I began to define my role as a rally point, a revolutionary, if you
will. Jim is much more versed than I am in the legal ins and outs of
the Child Protection System. He answers the day to day issues that
arise case by case. I, on the other hand, tend to attack the system
as a whole, my ultimate goal is total revolution, and the destruction
of the entire CPS system as we know it today.
Now, let's let sanity prevail here.
In the end game I am not going to achieve all of my goals. I know
that. But in any battle for decency there has to be someone like me,
someone who is so far right that there is no doubt to where he
stands.
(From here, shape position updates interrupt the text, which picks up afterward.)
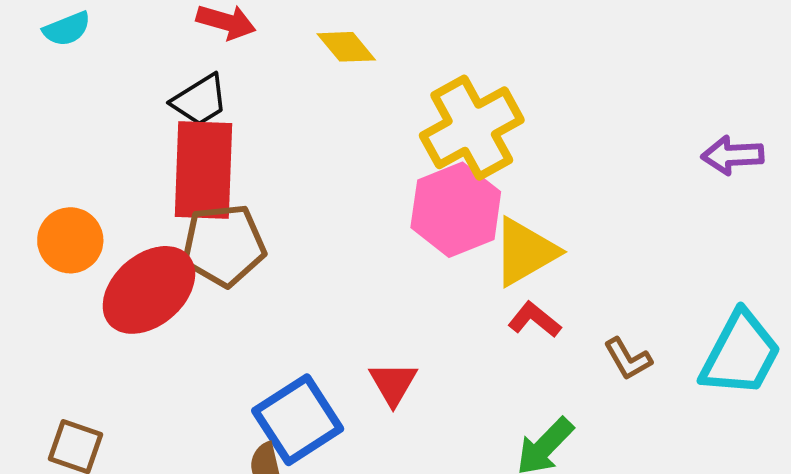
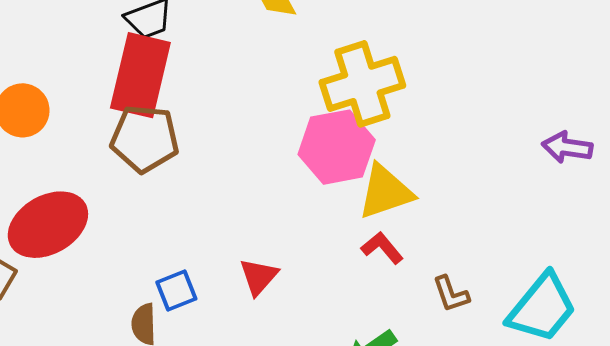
red ellipse: (149, 290) -> (48, 225), moved
blue square: (298, 420) -> (176, 290), size x0.6

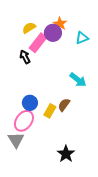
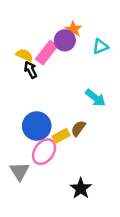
yellow semicircle: (29, 28) -> (24, 55), moved, turned 56
blue circle: (30, 103) -> (37, 126), size x1.5
yellow rectangle: (50, 111) -> (61, 136), turned 32
pink ellipse: (24, 121) -> (44, 152), moved

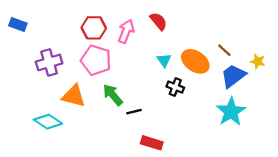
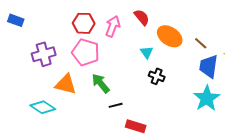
orange ellipse: (195, 61) -> (170, 36), moved
blue trapezoid: (233, 76) -> (209, 66), turned -45
black line: (134, 112) -> (116, 105), moved

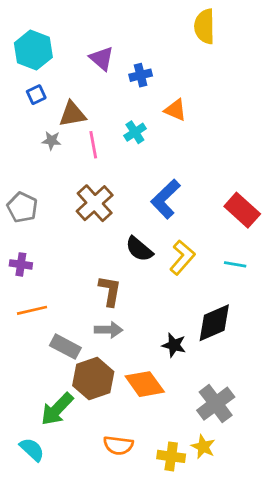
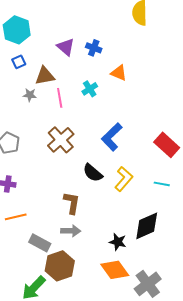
purple triangle: (102, 58) -> (66, 47), moved
blue cross: (141, 75) -> (94, 48), turned 35
orange diamond: (145, 384) -> (115, 270), moved

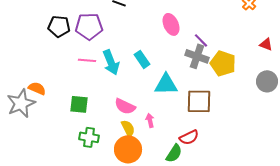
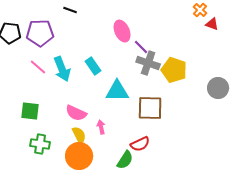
purple line: (201, 40) -> (141, 47), moved
red triangle: (266, 44) -> (212, 24), moved
pink line: (87, 60) -> (38, 67), turned 36

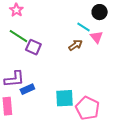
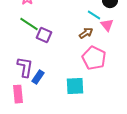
purple L-shape: (14, 79) -> (25, 67), turned -75
blue rectangle: (27, 89) -> (38, 77), turned -32
pink pentagon: (88, 108) -> (94, 58), moved

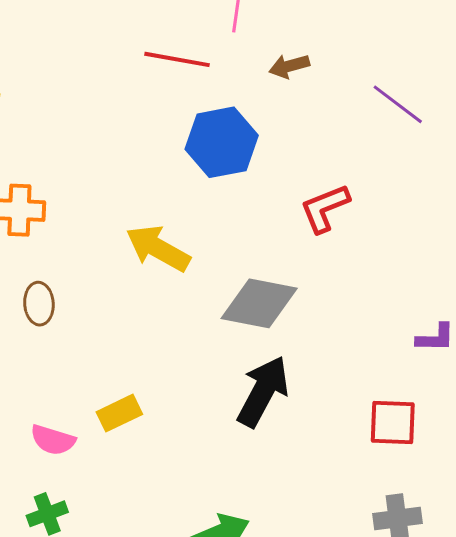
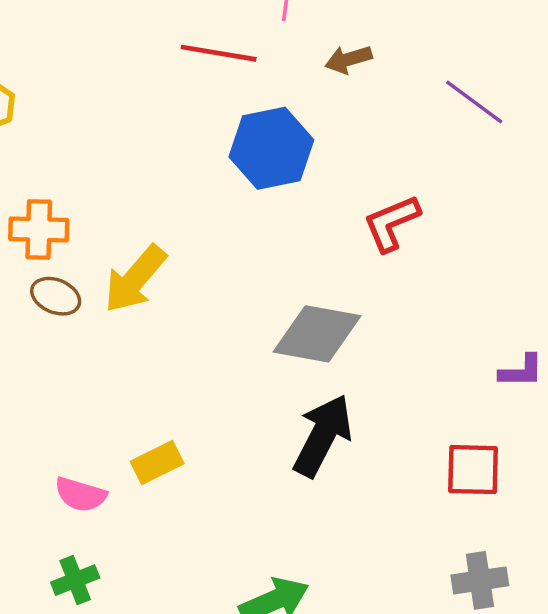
yellow arrow: (158, 248) -> (135, 279), moved, turned -78
brown ellipse: (39, 304) -> (56, 296), moved, turned -63

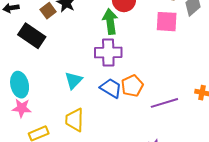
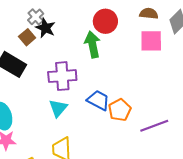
purple cross: (108, 53) -> (62, 76), moved
blue trapezoid: (111, 88) -> (98, 100), moved

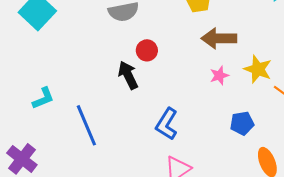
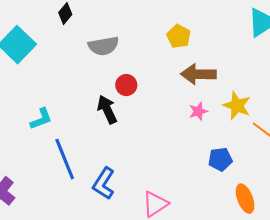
cyan L-shape: (43, 98) -> (41, 119), moved
blue L-shape: (167, 124) -> (104, 183), moved

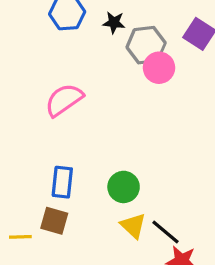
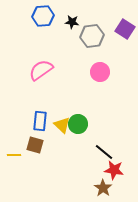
pink circle: (159, 68) -> (100, 72), moved
yellow triangle: (133, 226) -> (62, 125), moved

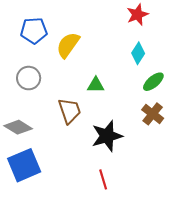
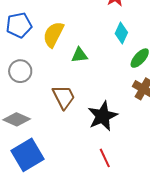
green triangle: (96, 85) -> (79, 55), moved

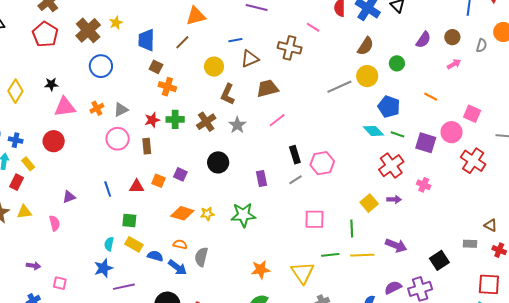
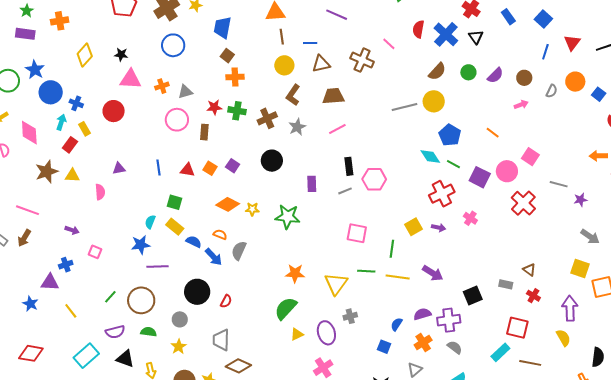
brown line: (182, 42) -> (282, 37), moved, turned -63
green circle: (397, 63) -> (468, 72), moved
orange cross: (167, 87) -> (235, 77), turned -30

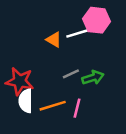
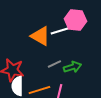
orange triangle: (54, 40) -> (40, 36), size x1.5

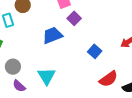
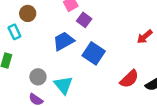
blue square: (95, 51) -> (94, 53), moved, size x1.5
gray circle: (13, 67) -> (38, 77), moved

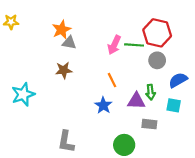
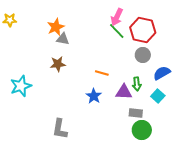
pink arrow: (114, 45) -> (117, 17), moved
green line: (134, 45) -> (117, 31), moved, turned 42
orange line: (112, 80) -> (102, 73), turned -48
cyan square: (174, 105) -> (158, 96), turned 32
green circle: (124, 145) -> (142, 130), moved

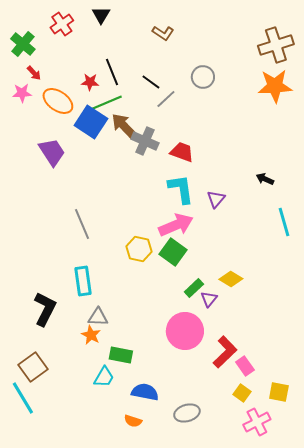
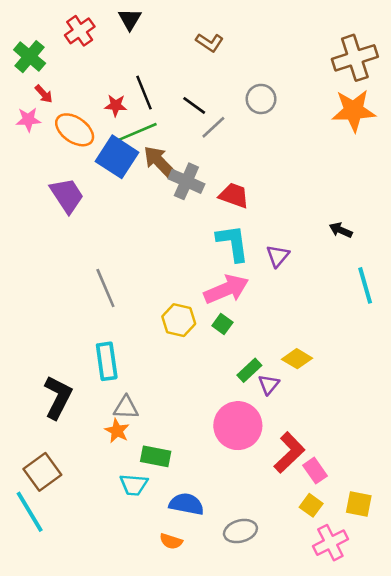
green square: (173, 252) -> (222, 324), size x0.6
cyan trapezoid: (104, 377) -> (134, 485), turned 65

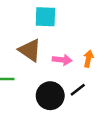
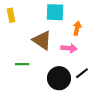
orange arrow: (88, 59) -> (77, 28), moved

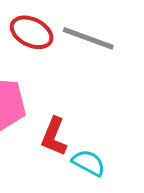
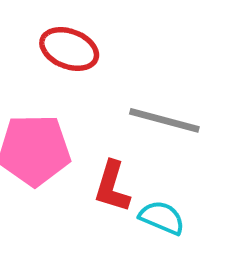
gray line: (88, 38) -> (164, 120), moved

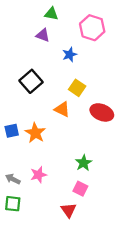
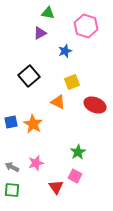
purple triangle: (43, 35) -> (40, 33), turned -48
yellow square: (77, 88) -> (72, 82), turned 35
red triangle: (69, 210) -> (56, 187), moved

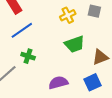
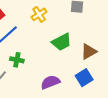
yellow cross: (68, 15) -> (39, 14), moved

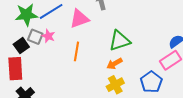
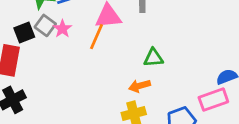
green triangle: (120, 41) -> (153, 58), size x0.7
orange line: (77, 51) -> (97, 37), moved

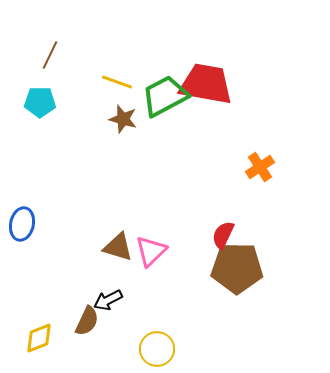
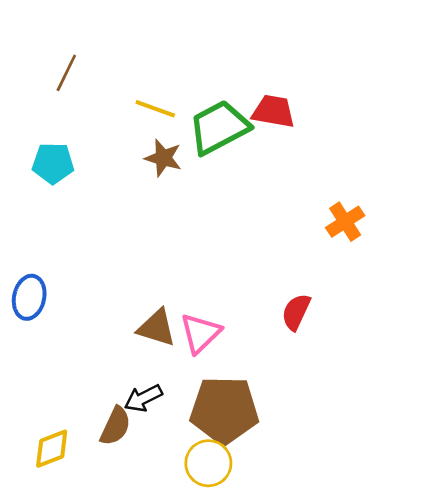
red trapezoid: (206, 84) -> (273, 111), size x0.6
cyan pentagon: (40, 102) -> (53, 163), moved
brown pentagon: (237, 268) -> (224, 410), moved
I stand in my corner, snarling and snapping, and the CPS
used to look at me as so far “out there” that they had nothing to
fear. Well, with case workers now going to jail, and judges
beginning to understand that they, too, may be held accountable for
their actions the tide is beginning to turn.
In the Texas Revolution at the battle
of San Jacinto Santa Anna was captured trying to pretend to be a
private. He was brought before General Sam Houston, who lay wounded
beneath an oak tree. Little known historical tidbit is that in order
to identify Santa Anna they pulled his pants off because it was
widely known he had monogrammed silk undies. So there stood Antonio
Lopez de Santa Anna in his BVD's, before General Sam and a bunch of
fairly irritated Texicans who were all for stringing him up in the
very tree General Sam was resting under. Houston shouted down the
crowd and told them, “You would go for revenge, I want Texas!”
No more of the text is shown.